Nearly all survey respondents would do bimanual pelvic examinations on healthy, asymptomatic women who do not need Pap smears.

  1. Diane E. Judge, APN/CNP

The American College of Obstetricians and Gynecologists recommends annual pelvic exams for healthy, asymptomatic women aged ≥21 (JW Womens Health Aug 23 2012) but acknowledges the lack of evidence about benefits and harms. Researchers conducted a survey in 521 practicing obstetrician-gynecologists (55% men) to ask whether they would routinely conduct bimanual pelvic examinations on asymptomatic women who were not due for Pap smears. The survey included vignettes in four nonpregnant patients: an 18-year-old who recently became sexually active; a 35-year-old with three consecutive normal annual Pap tests and no new sexual partners in the last 5 years; a 55-year-old with total hysterectomy and oophorectomy for benign disease; and a 70-year-old with 30 years of normal Pap tests and no sexual activity in the last 10 years.

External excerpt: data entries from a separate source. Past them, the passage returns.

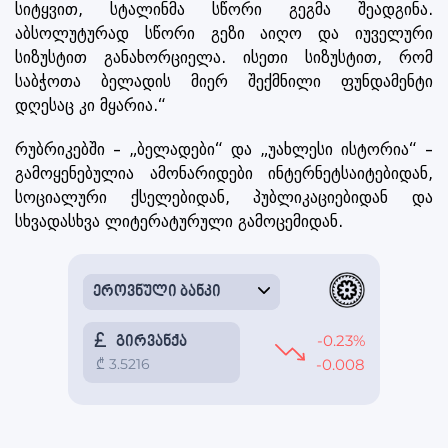
სიტყვით, სტალინმა სწორი გეგმა შეადგინა.
აბსოლუტურად სწორი გეზი აიღო და იუველური
სიზუსტით განახორციელა. ისეთი სიზუსტით, რომ
საბჭოთა ბელადის მიერ შექმნილი ფუნდამენტი
დღესაც კი მყარია.“
რუბრიკებში – „ბელადები“ და „უახლესი ისტორია“ –
გამოყენებულია ამონარიდები ინტერნეტსაიტებიდან,
სოციალური ქსელებიდან, პუბლიკაციებიდან და
სხვადასხვა ლიტერატურული გამოცემიდან.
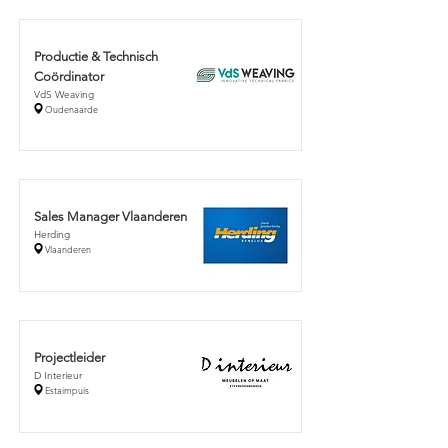
Productie & Technisch
Coördinator
VdS Weaving
Oudenaarde
Sales Manager Vlaanderen
Herding
Vlaanderen
Projectleider
D Interieur
Estaimpuis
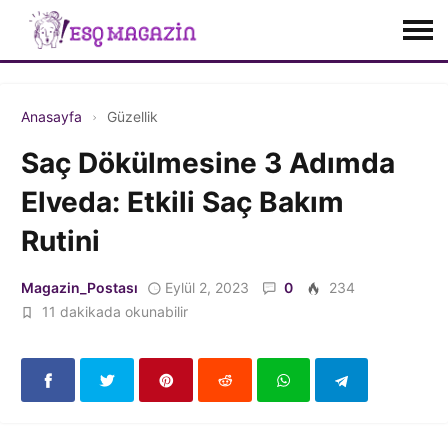
Anasayfa
Güzellik
Saç Dökülmesine 3 Adımda
Elveda: Etkili Saç Bakım
Rutini
Magazin_Postası
Eylül 2, 2023
0
234
11 dakikada okunabilir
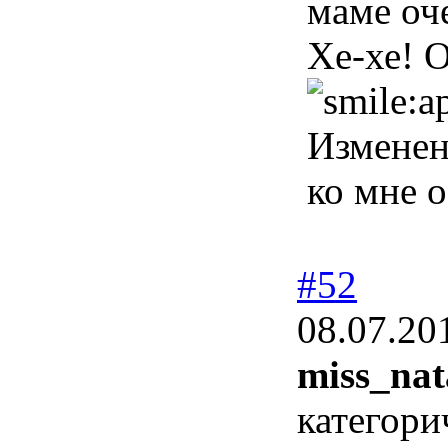
маме оч
Хе-хе! 
Измене
ко мне 
#52
08.07.20
miss_nata
категори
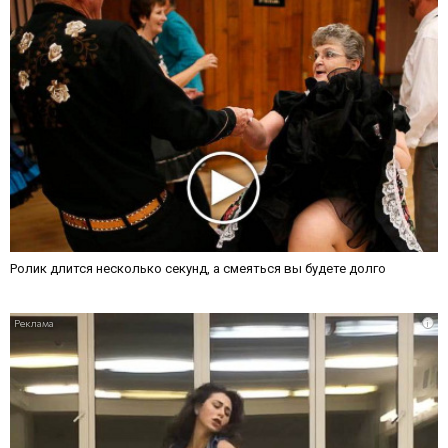
Ролик длится несколько секунд, а смеяться вы будете долго
i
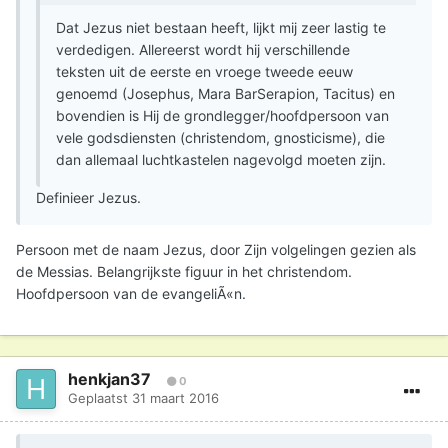
Dat Jezus niet bestaan heeft, lijkt mij zeer lastig te
verdedigen. Allereerst wordt hij verschillende
teksten uit de eerste en vroege tweede eeuw
genoemd (Josephus, Mara BarSerapion, Tacitus) en
bovendien is Hij de grondlegger/hoofdpersoon van
vele godsdiensten (christendom, gnosticisme), die
dan allemaal luchtkastelen nagevolgd moeten zijn.
Definieer Jezus.
Persoon met de naam Jezus, door Zijn volgelingen gezien als
de Messias. Belangrijkste figuur in het christendom.
Hoofdpersoon van de evangeliÃ«n.
henkjan37
0
Geplaatst
31 maart 2016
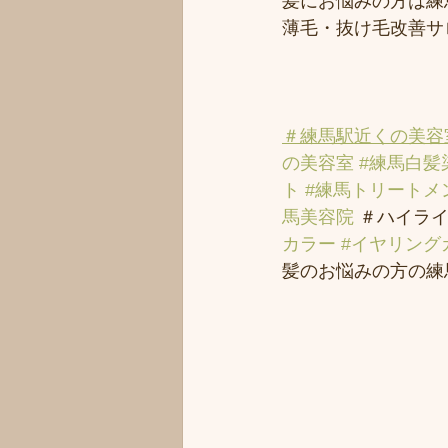
髪にお悩みの方は練馬
薄毛・抜け毛改善サ
＃練馬駅近くの美容
の美容室
#練馬白髪
ト
#練馬トリートメ
馬美容院
 ＃ハイライ
カラー
#イヤリング
髪のお悩みの方の練馬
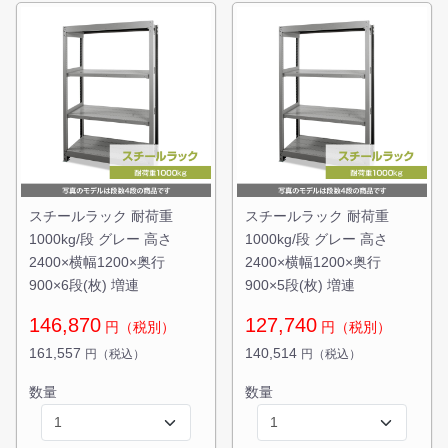
スチールラック 耐荷重
スチールラック 耐荷重
1000kg/段 グレー 高さ
1000kg/段 グレー 高さ
2400×横幅1200×奥行
2400×横幅1200×奥行
900×6段(枚) 増連
900×5段(枚) 増連
146,870
127,740
円（税別）
円（税別）
161,557
140,514
円（税込）
円（税込）
数量
数量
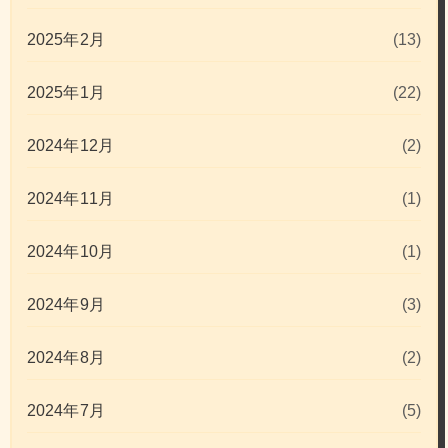
2025年2月
(13)
2025年1月
(22)
2024年12月
(2)
2024年11月
(1)
2024年10月
(1)
2024年9月
(3)
2024年8月
(2)
2024年7月
(5)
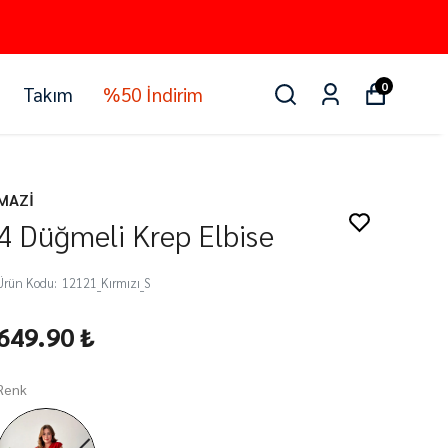
0
Takım
%50 İndirim
MAZİ
4 Düğmeli Krep Elbise
Ürün Kodu
:
12121_Kırmızı_S
649.90 ₺
Renk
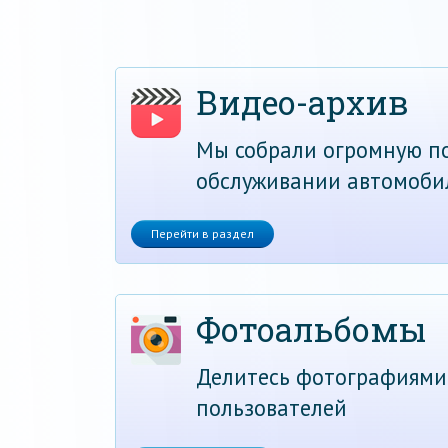
Видео-архив
Мы собрали огромную по
обслуживании автомоби
Перейти в раздел
Фотоальбомы
Делитесь фотографиями
пользователей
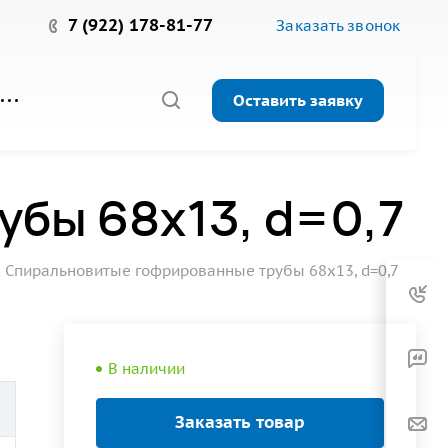
7 (922) 178-81-77
Заказать звонок
Оставить заявку
бы 68х13, d=0,7
Спиральновитые гофрированные трубы 68х13, d=0,7
В наличии
Заказать товар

Most respondents said they would perform bimanual examinations (87% for the 18-year-old, 99% for the 35-year-old, 96% for the 55-year-old, and 98% for the 70-year-old). Only 36% rated this examination as “very important” for the 18-year-old; 57% rated it very important for the 35- and 55-year-olds; and 69% for the 70-year-old. More than 40% rated the bimanual examination as “very important” for detecting benign uterine or ovarian conditions or ovarian cancer, for patient reassurance, and for adherence to practice standards.

Comment

Opponents of routine pelvic exams consider them a waste of healthcare resources. Proponents, including the editorialist, cite benefits that include detection of vulvar cancers, pelvic organ prolapse (particularly in women with hysterectomies), and symptomatic conditions that women are reluctant to disclose. All survey respondents considered ovarian cancer screening to be “very important.” However, the American College of Obstetricians and Gynecologists does not recommend this practice — and the U.S. Preventive Services Task Force discourages it (JW Womens Health Sept 10 2012). ACOG advises that clinicians and patients share decision making about performing the pelvic examination.